Die Ursprünge des Destillierens stammen aus einer Zeit, zu der Kunst, Handwerk und Wissenschaft noch nicht getrennt voneinander waren. Bevor Sie mit dem Buch oder gar mit dem Destillieren selbst beginnen, empfehle ich Ihnen, sich kurz zurückzubesinnen, alle moderne Technik ruhen zu lassen und sich ein wenig mit der Herkunft der Destillen und dem Destilliervorgang selbst vertraut zu machen.

Dieses Buch wurde geschrieben um einige der alten Traditionen wiederzubeleben, oder wenigstens dafür zu sorgen, dass diese nicht völlig in Vergessenheit geraten. Ein Buch für die Liebhaber traditioneller Kunst, für die Freunde des Gemütlichen, für die Wiederentdecker der „guten alten Zeit“. Gleichzeitig kann das Buch auch als kleine Rebellion gegen die Entfremdung von den ursprünglichen Dingen des Lebens verstanden werden.

Der Destillationsprozess in Spanien, Portugal, Italien und anderen „Latino-“ Ländern ist auch heute noch immer kein rein mechanischer Vorgang, sondern wird als „hohe Kunst“ gesehen – und als solche sollte das richtige Destillieren auch verstanden werden. Selbst in den großen Industriebrennereien ist die Nase und die Erfahrung eines hochbezahlten „Künstlers“ notwendig um Vorlauf und Nachlauf exakt abtrennen und qualitativ wirklich hochwertige Destillate erzeugen zu können.
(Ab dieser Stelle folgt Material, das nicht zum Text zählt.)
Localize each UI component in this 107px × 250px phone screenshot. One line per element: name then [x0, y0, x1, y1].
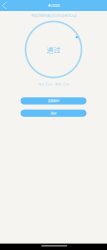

Um richtig zu destillieren ist neben dem Verständnis der einzelnen Arbeitsgänge und der angesammelten Erfahrung auch eine gehörige Portion Geduld und Liebe zur Sache notwendig. Dabei zählt nicht nur der Moment des Destillierens selbst; es muss auch bei eventuellen Fehlern die Geduld aufgebracht werden um noch einmal von vorne zu beginnen.

Durch die zunehmende Technisierung und Schnelllebigkeit unserer Umwelt fällt uns aber genau das besonders schwer. Trotzdem – und vor allem bei der Alkohol-Destillation – müssen gewisse Regeln eingehalten werden. Unsachgemäßes Destillieren ohne ein gewisses Maß an Grundwissen und Disziplin kann zu ernsthaften Gesundheitsschäden führen.

Leider ist dieses ursprüngliche, von Generation zu Generation mündlich weitergegebene Wissen um die hohe Kunst der Destillation in den nördlichen und übertechnisierten Ländern beinahe ausgestorben. Nicht zuletzt auch wegen den staatlichen Branntweinmonopolen mancher Länder und den damit einhergehenden Verboten von Heimdestillationen entstanden Fehlinformationen und Wissensdefizite. Das trug stark dazu bei, alles rund ums Destillieren zu mystifizieren und in Vergessenheit geraten zu lassen.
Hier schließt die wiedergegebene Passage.